I was intrigued by his comments on several levels. A statement like that is loaded when it comes from a former player and (briefly) former team mate because many assume he would be the type of person who would know. Or maybe Rob falls into the everyday trap broadcasters all around the world fall into. You are the expert and yet you have no explanation as to why you think Ottawa is not the same type of team with the same type of record it had last year. Maybe just maybe Rob dropped the leadership bomb because he had nothing else insightful to say and needed to say something. It’s an easy crutch for those of us in this business because its one of those things that can never be proven or disproved.

What I have found over the years covering the NHL is that anyone who doesn’t live in that locker room with the players has no clue as to what is going on inside of it. Though many of us are often asked to comment on the “state of the room”. We all come up with our best guesses when asked. We all despise admitting we don’t really know because that deflates the impression that we are insiders. It is at its base, a personal ego motivated answer because the reality is, no one exect the players in that room know what the state of that room is. That includes former NHLers and former team mates.

Many other things popped into my mind when thinking about Rob’s comments. His Sabres are out of the playoffs right now after winning the Presidents Trophy last year. Injuries and free agent departures are the reasons and everyone knows it, but if Gord Wilson or Garry Galley on an Ottawa broadcast were to propose that part of the problem in Buffalo is leadership, is that not valid? After all it appears they might not have any or they may have too many. I don’t know since I am not a player in the Buffalo room.

They have a rotating captaincy each month. Does that mean they have so many great leaders it would be unfair to designate one as the leader of all leaders? Or is it a matter of having no true leader and simply auditioning several over the season to find a good one or at least a passable one. Or is it Lindy Ruff’s way of trying to thrust the leadership role on several players whether they want it or not. I also don’t believe I have ever heard Rob question the leadership in Buffalo yet it appears their internal leadership situation seems far more muddled than most other teams.

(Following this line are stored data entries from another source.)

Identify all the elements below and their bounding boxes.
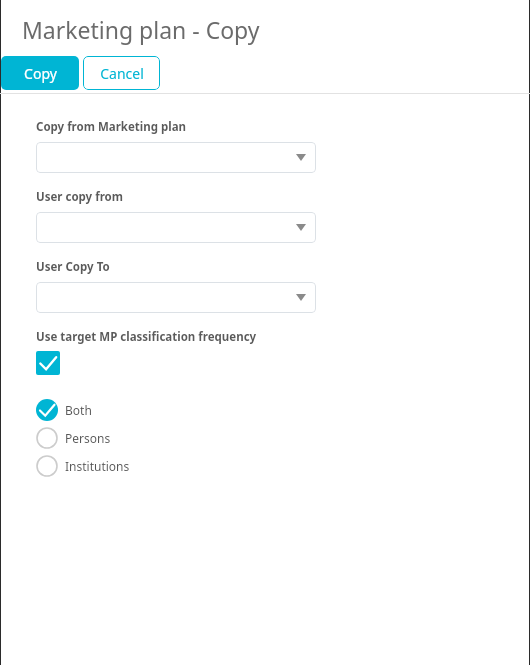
button[interactable]: Institutions xyxy=(36,453,130,478)
staticText: Copy xyxy=(24,64,57,83)
button[interactable]: Open dropdown xyxy=(36,282,316,313)
button[interactable]: Open dropdown xyxy=(36,212,316,243)
staticText: Use target MP classification frequency xyxy=(36,329,257,345)
staticText: Copy from Marketing plan xyxy=(36,119,187,135)
staticText: Cancel xyxy=(100,64,144,83)
button[interactable]: Use target MP classification frequency xyxy=(36,351,60,375)
staticText: Institutions xyxy=(65,458,130,474)
button[interactable]: Persons xyxy=(36,425,111,450)
staticText: User Copy To xyxy=(36,259,110,275)
staticText: Marketing plan - Copy xyxy=(22,14,260,45)
button[interactable]: Copy xyxy=(1,56,79,90)
staticText: Persons xyxy=(65,430,111,446)
button[interactable]: Open dropdown xyxy=(36,142,316,173)
staticText: Both xyxy=(65,402,92,418)
button[interactable]: Cancel xyxy=(83,56,160,90)
staticText: User copy from xyxy=(36,189,123,205)
button[interactable]: Both xyxy=(36,397,92,422)
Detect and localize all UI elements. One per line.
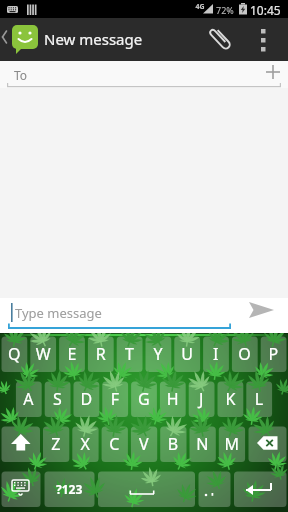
button[interactable] [160, 382, 186, 418]
button[interactable] [261, 337, 287, 373]
button[interactable] [43, 427, 69, 463]
button[interactable] [102, 382, 128, 418]
button[interactable] [199, 472, 231, 508]
button[interactable] [219, 427, 245, 463]
button[interactable] [2, 427, 41, 463]
button[interactable] [117, 337, 143, 373]
button[interactable] [189, 382, 215, 418]
button[interactable] [232, 337, 258, 373]
button[interactable] [98, 472, 195, 508]
button[interactable] [131, 427, 157, 463]
button[interactable] [30, 337, 56, 373]
button[interactable] [146, 337, 172, 373]
button[interactable] [88, 337, 114, 373]
button[interactable] [206, 18, 240, 61]
button[interactable] [45, 382, 71, 418]
button[interactable] [190, 427, 216, 463]
button[interactable] [203, 337, 229, 373]
button[interactable] [246, 382, 272, 418]
button[interactable] [234, 472, 287, 508]
staticText: New message [44, 29, 143, 49]
button[interactable] [59, 337, 85, 373]
button[interactable] [250, 18, 288, 61]
button[interactable] [131, 382, 157, 418]
button[interactable] [160, 427, 186, 463]
button[interactable]: To [0, 61, 288, 88]
button[interactable] [74, 382, 100, 418]
button[interactable] [45, 472, 95, 508]
button[interactable] [0, 18, 12, 61]
button[interactable] [2, 472, 41, 508]
button[interactable] [72, 427, 98, 463]
button[interactable] [249, 427, 287, 463]
button[interactable] [217, 382, 243, 418]
staticText: Type message [15, 304, 102, 322]
button[interactable] [2, 337, 28, 373]
staticText: To [14, 67, 28, 83]
button[interactable] [174, 337, 200, 373]
button[interactable] [102, 427, 128, 463]
button[interactable] [242, 298, 288, 331]
button[interactable] [16, 382, 42, 418]
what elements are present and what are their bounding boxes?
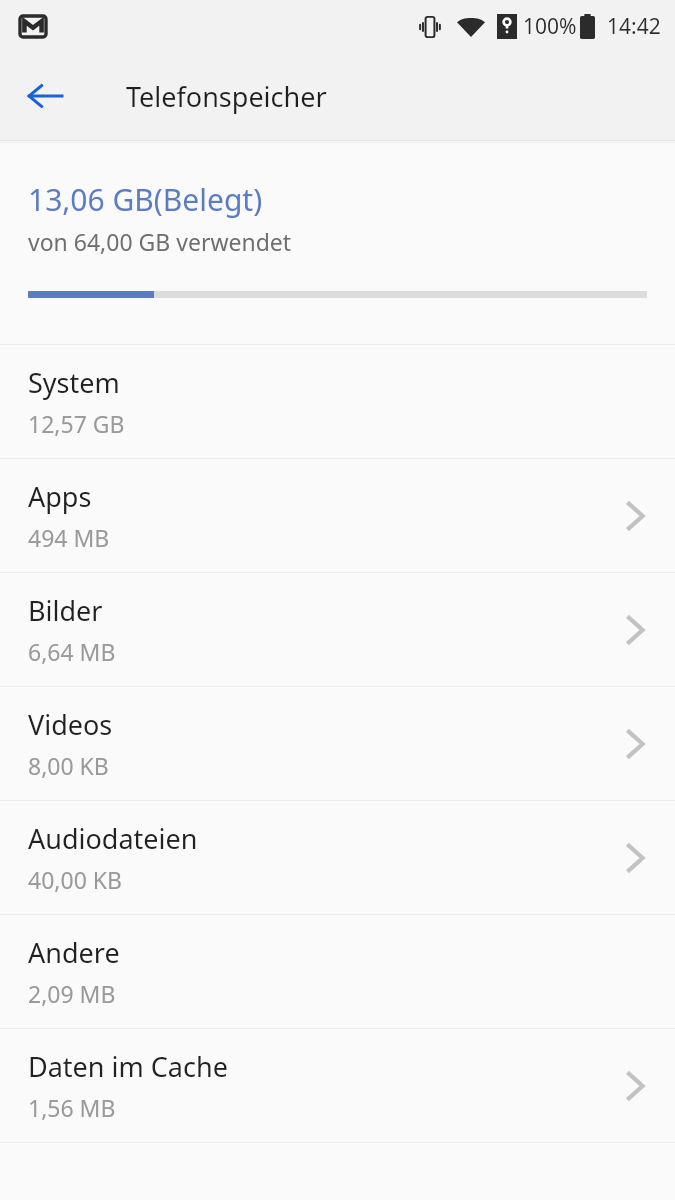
staticText: von 64,00 GB verwendet bbox=[28, 226, 292, 257]
staticText: 8,00 KB bbox=[28, 750, 109, 781]
staticText: 14:42 bbox=[607, 12, 661, 41]
staticText: Andere bbox=[28, 934, 120, 971]
button[interactable]: Videos bbox=[0, 687, 675, 800]
button[interactable]: Zurück bbox=[14, 65, 76, 127]
staticText: 13,06 GB(Belegt) bbox=[28, 179, 263, 220]
staticText: Audiodateien bbox=[28, 820, 198, 857]
staticText: Telefonspeicher bbox=[126, 78, 327, 115]
staticText: Daten im Cache bbox=[28, 1048, 228, 1085]
staticText: 6,64 MB bbox=[28, 636, 116, 667]
staticText: 12,57 GB bbox=[28, 408, 125, 439]
staticText: 40,00 KB bbox=[28, 864, 122, 895]
button[interactable]: System bbox=[0, 345, 675, 458]
button[interactable]: Andere bbox=[0, 915, 675, 1028]
staticText: 100% bbox=[523, 12, 577, 41]
button[interactable]: Audiodateien bbox=[0, 801, 675, 914]
staticText: 2,09 MB bbox=[28, 978, 116, 1009]
staticText: 1,56 MB bbox=[28, 1092, 116, 1123]
staticText: Apps bbox=[28, 478, 92, 515]
button[interactable]: Apps bbox=[0, 459, 675, 572]
staticText: Bilder bbox=[28, 592, 103, 629]
staticText: 494 MB bbox=[28, 522, 110, 553]
button[interactable]: Daten im Cache bbox=[0, 1029, 675, 1142]
staticText: System bbox=[28, 364, 120, 401]
button[interactable]: Bilder bbox=[0, 573, 675, 686]
staticText: Videos bbox=[28, 706, 113, 743]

Is that one dominant leader the key to pushing a great team to become a championship team? I believe it is one of the key components, but is not a magic wand. Mark Messier is thought of in many circles as the best leader in the history of hockey although I am not sure who invented the machine which gauges that. If that singular leader can will his team to victory and change or manipulate the behavior of every team mate so as not to allow any team distractions, then why didn’t Messier win more. He won 6 Stanley Cups, but he was also on 19 teams which lost and many of those teams were of a high enough quality to be able to win. So did Messier fail? As the best leader in the history of hockey he actually lost more than he won in games that matter.

The fact is the best power plays in the NHL fail about 80% of the time. The best batters in baseball fail about 65% of the time. Mark Messier’s winning percentage is fantastic and his leadership skills are above questioning and that makes my point. Declaring Daniel Alfredsson a poor leader is farcical. The team he captains has made it to the playoffs for 11 straight years. He led them to the final last year. In fact Daniel Alfredsson’s individual and team inspiring play led the Senators to an Eastern Conference Championship win over those Sabres last spring. Oh, did I mention his game winning goal in the deciding game of that series.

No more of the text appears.